The Employees contend that because their wages were "due and owing" after January 31, 1997, AAA is liable under the terms of the Agreement. Tellingly, the Employees' analysis fails to include a term of the contract. Exhibit "G" states AAA will be liable for wages which "become due and owing" after midnight on January 31, 1997. Appellants' App. p. 44. Although the Employees wages were "due and owing" after January 31, 1997, they did not "become due and owing" after January 31, 1997; the wages accrued as the Employees completed their work. Exhibit "G" is not inconsistent with section 7.01, which unmistakably places liability for the disputed wages on BHM.6
*224Conclusion
Sufficient evidence was presented to pierce BHM's corporate veil and hold Bonezek and Huddleston individually liable, jointly and severally, but the Agreement does not render AAA liable for BHM's unpaid wages.
Reversed in part and affirmed in part.
NAJAM, J., and ROBB, J., concur.. Huddleston and Bonczek's salaries were roughly $100,000 per year.
. Huddleston resigned her position; Bonczek and BHM's employees went to work for AAA.
. Appellants make averments, based upon deposition testimony, that are not included in this opinion's statement of facts. Though the Appellants claim to have included the relevant deposition testimony in their appendix, we are unable to locate such testimony. Because these averments are unnecessary for the proper resolution of this case and we already have issued one order to supplement the record, we will proceed without relying on the aver-ments in question.
. Bonczek and Huddleston also note they were not receiving a salary during the last months of BHM's existence. We give no weight to this consideration. The months they went without a salary were the direct result of their having paid previously themselves salaries to which they were not entitled.
. Because we conclude that there also was a nexus between BHM's unpaid union dues and the salaries, it would also be an injustice for Bonczek and Huddleston to receive the protection of BHM's corporate status in this matter as well.
. The Employees contend that we should consider extrinsic evidence indicating no money was exchanged for BHM's purchase.
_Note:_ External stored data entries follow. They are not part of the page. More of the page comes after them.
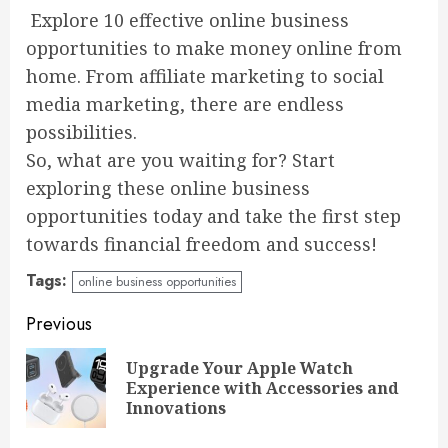
Explore 10 effective online business
opportunities to make money online from
home. From affiliate marketing to social
media marketing, there are endless
possibilities.
So, what are you waiting for? Start
exploring these online business
opportunities today and take the first step
towards financial freedom and success!
Tags:
online business opportunities
Continue
Previous
Reading
Upgrade Your Apple Watch
Pre
Experience with Accessories and
pos
Innovations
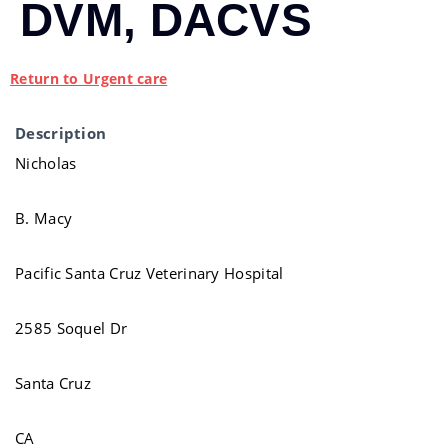
DVM, DACVS
Return to Urgent care
Description
Nicholas
B. Macy
Pacific Santa Cruz Veterinary Hospital
2585 Soquel Dr
Santa Cruz
CA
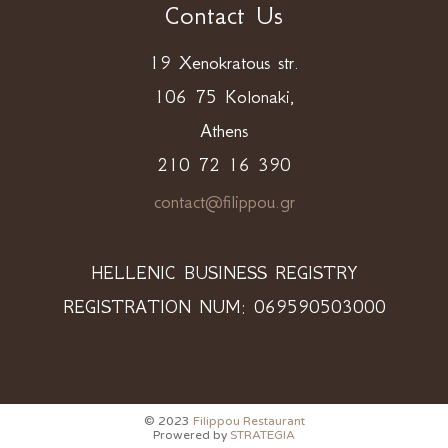
Contact Us
19 Xenokratous str.
106 75 Kolonaki,
Athens
210 72 16 390
contact@filippou.gr
HELLENIC BUSINESS REGISTRY
REGISTRATION NUM: 069590503000
© 2023
Filippou Restaurant
Prowered by
STRATEGIA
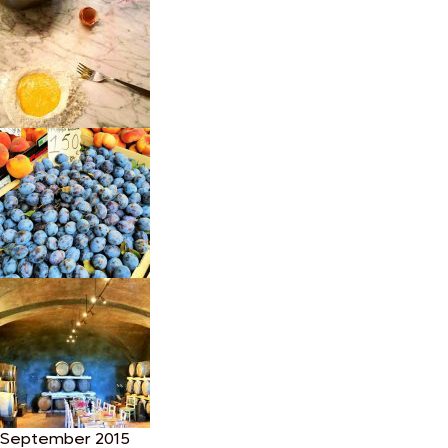
September 2015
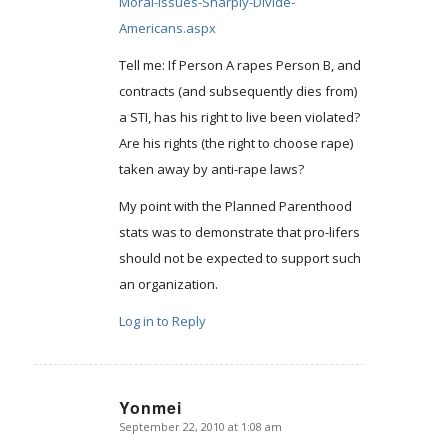
Moral-Issues-Sharply-Divide-
Americans.aspx
Tell me: If Person A rapes Person B, and
contracts (and subsequently dies from)
a STI, has his right to live been violated?
Are his rights (the right to choose rape)
taken away by anti-rape laws?
My point with the Planned Parenthood
stats was to demonstrate that pro-lifers
should not be expected to support such
an organization.
Log in to Reply
Yonmei
September 22, 2010 at 1:08 am
says:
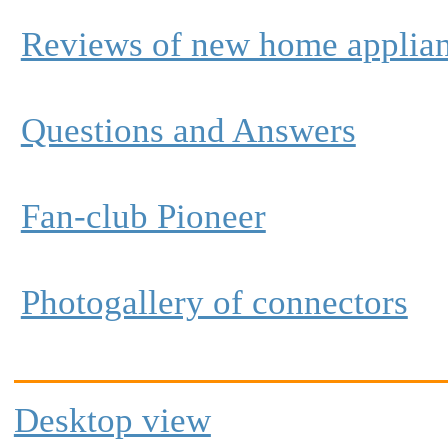
Reviews of new home applia
Questions and Answers
Fan-club Pioneer
Photogallery of connectors
Desktop view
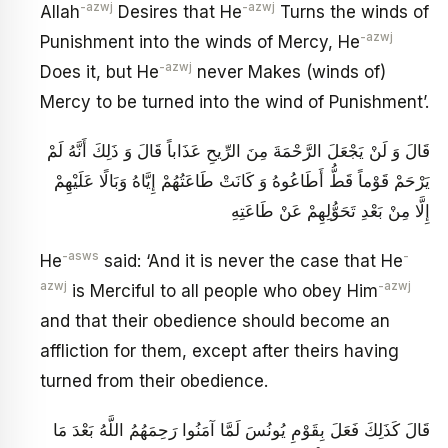
-azwj
-azwj
Allah
Desires that He
Turns the winds of
-azwj
Punishment into the winds of Mercy, He
-azwj
Does it, but He
never Makes (winds of)
Mercy to be turned into the wind of Punishment’.
قَالَ وَ لَنْ يَجْعَلَ الرَّحْمَةَ مِنَ الرِّيحِ عَذَاباً قَالَ وَ ذَلِكَ أَنَّهُ لَمْ
يَرْحَمْ قَوْماً قَطُّ أَطَاعُوهُ وَ كَانَتْ طَاعَتُهُمْ إِيَّاهُ وَبَالًا عَلَيْهِمْ
إِلَّا مِنْ بَعْدِ تَحَوُّلِهِمْ عَنْ طَاعَتِهِ
-asws
-
He
said: ‘And it is never the case that He
azwj
-azwj
is Merciful to all people who obey Him
and that their obedience should become an
affliction for them, except after theirs having
turned from their obedience.
قَالَ كَذَلِكَ فَعَلَ بِقَوْمِ يُونُسَ لَمَّا آمَنُوا رَحِمَهُمُ اللَّهُ بَعْدَ مَا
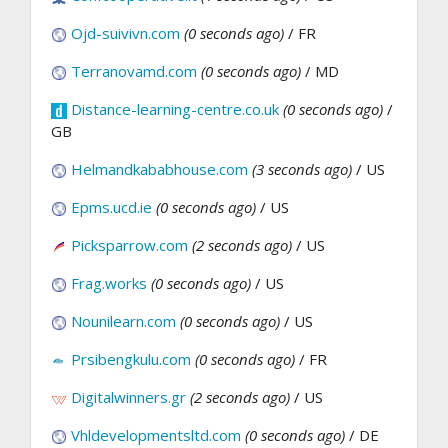
Ojd-suivivn.com
(0 seconds ago)
/ FR
Terranovamd.com
(0 seconds ago)
/ MD
Distance-learning-centre.co.uk
(0 seconds ago)
/
GB
Helmandkababhouse.com
(3 seconds ago)
/ US
Epms.ucd.ie
(0 seconds ago)
/ US
Picksparrow.com
(2 seconds ago)
/ US
Frag.works
(0 seconds ago)
/ US
Nounilearn.com
(0 seconds ago)
/ US
Prsibengkulu.com
(0 seconds ago)
/ FR
Digitalwinners.gr
(2 seconds ago)
/ US
Vhldevelopmentsltd.com
(0 seconds ago)
/ DE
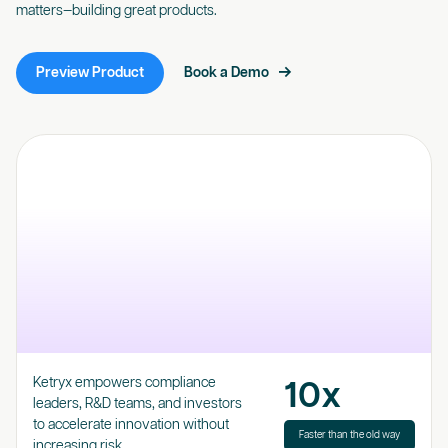
matters—building great products.
Preview Product
Book a Demo
Ketryx empowers compliance
10x
leaders, R&D teams, and investors
to accelerate innovation without
Faster than the old way
increasing risk.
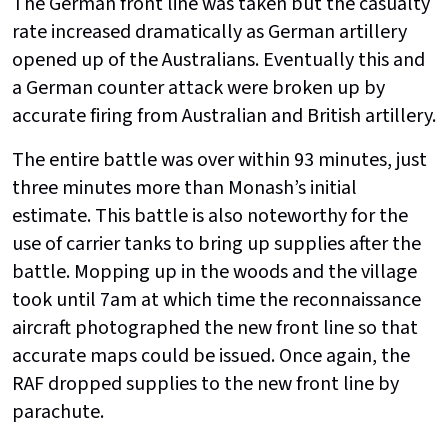
The German front line was taken but the casualty
rate increased dramatically as German artillery
opened up of the Australians. Eventually this and
a German counter attack were broken up by
accurate firing from Australian and British artillery.
The entire battle was over within 93 minutes, just
three minutes more than Monash’s initial
estimate. This battle is also noteworthy for the
use of carrier tanks to bring up supplies after the
battle. Mopping up in the woods and the village
took until 7am at which time the reconnaissance
aircraft photographed the new front line so that
accurate maps could be issued. Once again, the
RAF dropped supplies to the new front line by
parachute.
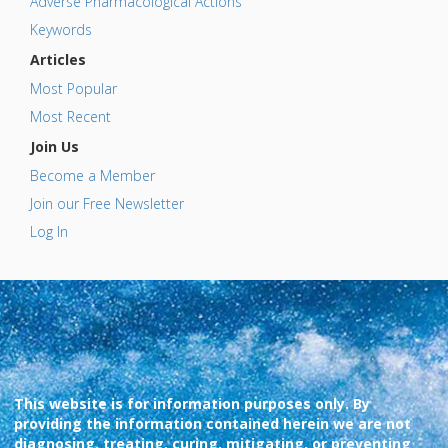
Adverse Pharmacological Actions
Keywords
Articles
Most Popular
Most Recent
Join Us
Become a Member
Join our Free Newsletter
Log In
This website is for information purposes only. By
providing the information contained herein we are not
diagnosing, treating, curing, mitigating, or preventing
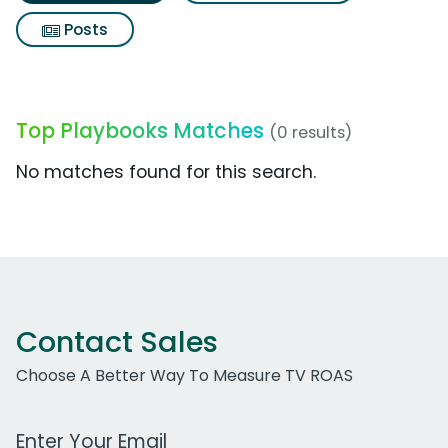
Posts
Top Playbooks Matches
(0 results)
No matches found for this search.
Contact Sales
Choose A Better Way To Measure TV ROAS
Work Email Address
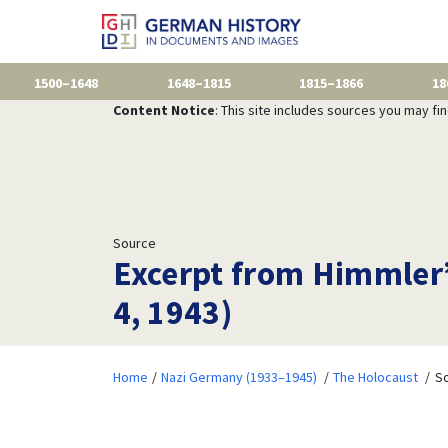
1500–1648
1648–1815
1815–1866
18
Content Notice
: This site includes sources you may fi
Source
Excerpt from Himmler’
4, 1943)
Home
Nazi Germany (1933–1945)
The Holocaust
So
They assert that because section 3.01.03 of the Agreement allocates $125,000 for the purchase of employment contracts and no money was exchanged, the $125,000 was intended to cover BHM's unpaid wages-thus, indicating AAA's liability. Because the intent of the parties is evident from the four corners of the Agreement, we need not consider this theory. However, we note this theory is unpersuasive. 125,000 dollars is more than triple the amount due to the employees. Moreover, sections 3.01.01, 3.01.02, and 3.01.04 of the Agreement also list purchase prices; the assertion that neither these amounts nor the $125,000 were paid strongly suggests that the reason the $125,000 was not paid had nothing to do with BHM's pre-January 31, 1997 employment liabilities. Appellants' App. p. 25.